Julia S. answered • 07/20/21
Calculus Made Manageable
Start by using the equation for half life to determine the decay constant k.
t1/2 = 0.693/k
Since we know the half life (4 days), we can solve for k. Plugging in 4 for t1/2, we get k = 0.17325.
We can now use the first order decay equation to find the initial mass.
ln(N/NO)=-kt
we plug in N=3 for the 3mg sample, 0.17325 for k, and 16 for t since our units are days. We can then solve for No to find the initial weight of the sample. Our equation should look like this:
ln(3/No) = -(0.17325)(16)
We can then use law of logs to expand the left into
ln(3) - ln(No) = -(0.17325)(16)
Solve for No knowing that to undo ln, we must use ex. Simplifying and rearranging the above equation, we get:
ln(No) = 2.772 + ln(3)
ln(No) = 3.871
No = e3.871
No = 47.97mg
The initial value should be about 47.97 mg to end up with 3mg after 16 days.

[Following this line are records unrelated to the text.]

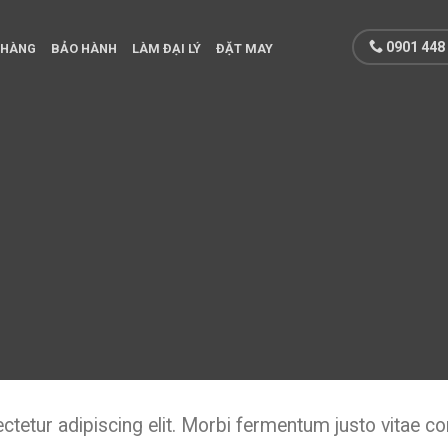
0901 448
 HÀNG
BẢO HÀNH
LÀM ĐẠI LÝ
ĐẶT MAY
tetur adipiscing elit. Morbi fermentum justo vitae conva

After 6 weeks, we can use the same decay equation above, but now we know t, the time and are solving for N. Remember that our units are in DAYS, not weeks, so 6 weeks is 42 days. The setup should look like this:
ln(N/47.97) = -(0.17325)(42)
Again, using law of logs, our simplified equation will look like:
ln(N) = -7.277 + ln(47.97)
Simplify:
ln(N) = -3.406
N = e-3.406 = 0.033 mg
We should be approaching 0 mg, but will never reach it, so this number makes sense.